深沼さんは1本で、奥田は3本入ってるから、実は聴こえてくるギターの音はほとんど奥田なんですよ。でも深沼さんのあのうねるギターが入ったことで、ちょっとなんていうか、男らしくなったっていうのかな。

――そう、YOUさんも深沼さんも男っぽいんですよね。

部室っぽい感じね。ラグビー部っぽい感じが出てると思います。

――で、この曲のシングルはカップリングが「ENJOYEE!」と「HIPPOPOTAMUS」のライブバージョンですけど。

それは俺がやっぱりライブバージョンがすごく好きだからですね。自分だったら誰かのシングルにライブバージョンが入ってたら単純に嬉しいし。ノーナも昔だったらアルバムに入ってない曲を入れてたりしたんですけど、いまそういう時代でもないかな、っていうのもあって。
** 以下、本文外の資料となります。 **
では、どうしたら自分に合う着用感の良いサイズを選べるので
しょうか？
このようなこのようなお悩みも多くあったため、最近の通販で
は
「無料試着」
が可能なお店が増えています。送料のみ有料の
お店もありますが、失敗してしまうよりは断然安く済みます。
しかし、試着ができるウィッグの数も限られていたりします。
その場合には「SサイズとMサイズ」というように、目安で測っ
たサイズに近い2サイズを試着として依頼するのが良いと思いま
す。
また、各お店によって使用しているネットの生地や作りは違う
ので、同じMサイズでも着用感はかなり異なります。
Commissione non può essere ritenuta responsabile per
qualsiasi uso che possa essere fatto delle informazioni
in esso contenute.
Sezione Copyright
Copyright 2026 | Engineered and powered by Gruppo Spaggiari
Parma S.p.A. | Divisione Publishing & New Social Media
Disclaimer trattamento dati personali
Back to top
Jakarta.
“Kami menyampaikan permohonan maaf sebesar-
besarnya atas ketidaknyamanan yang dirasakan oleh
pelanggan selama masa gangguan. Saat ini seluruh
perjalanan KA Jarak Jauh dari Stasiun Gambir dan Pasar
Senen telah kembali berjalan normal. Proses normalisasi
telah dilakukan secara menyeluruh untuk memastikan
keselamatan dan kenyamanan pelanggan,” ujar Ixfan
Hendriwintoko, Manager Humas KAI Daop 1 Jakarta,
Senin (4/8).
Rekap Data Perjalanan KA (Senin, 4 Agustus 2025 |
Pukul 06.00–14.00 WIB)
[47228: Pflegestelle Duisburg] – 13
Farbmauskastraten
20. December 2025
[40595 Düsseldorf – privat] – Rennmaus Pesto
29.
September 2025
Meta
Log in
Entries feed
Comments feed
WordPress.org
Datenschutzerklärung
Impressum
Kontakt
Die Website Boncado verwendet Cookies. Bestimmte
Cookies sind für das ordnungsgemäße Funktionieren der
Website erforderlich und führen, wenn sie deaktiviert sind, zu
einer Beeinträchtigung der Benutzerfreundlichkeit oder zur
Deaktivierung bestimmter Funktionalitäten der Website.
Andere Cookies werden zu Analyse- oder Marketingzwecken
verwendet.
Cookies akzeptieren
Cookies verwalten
で、「ENJOYEE!」と「HIPPOPOTAMUS」に関してはライブでやってるバージョンがとてもいいんですよ。

――そう思います。

「ENJOYEE!」と「HIPPOPOTAMUS」ってあわせて10分以上あるんですけど、それを並べて聴いたときに自分の中でドシンと響いたので。

――とくに「ENJOYEE!」はアレンジぜんぜん違いますしね。

こっちのほうが好きだって言ってくれる人も多いんですよ。大森さんや真城さんにも入ってもらってて、ライブバンドとしてのノーナの良さが出てると思いますね。あと「HIPPOPOTAMUS」に関して言うと、CDは完全にプロトゥールズでミックスした演奏をループしてるんだけど、ライブでは完全に生でやってますからね。お客さん含めてみんなで歌ってるところもすごく好きだし。これ聴いてみんながまたライブに来たいなって思ってくれるといいですよね。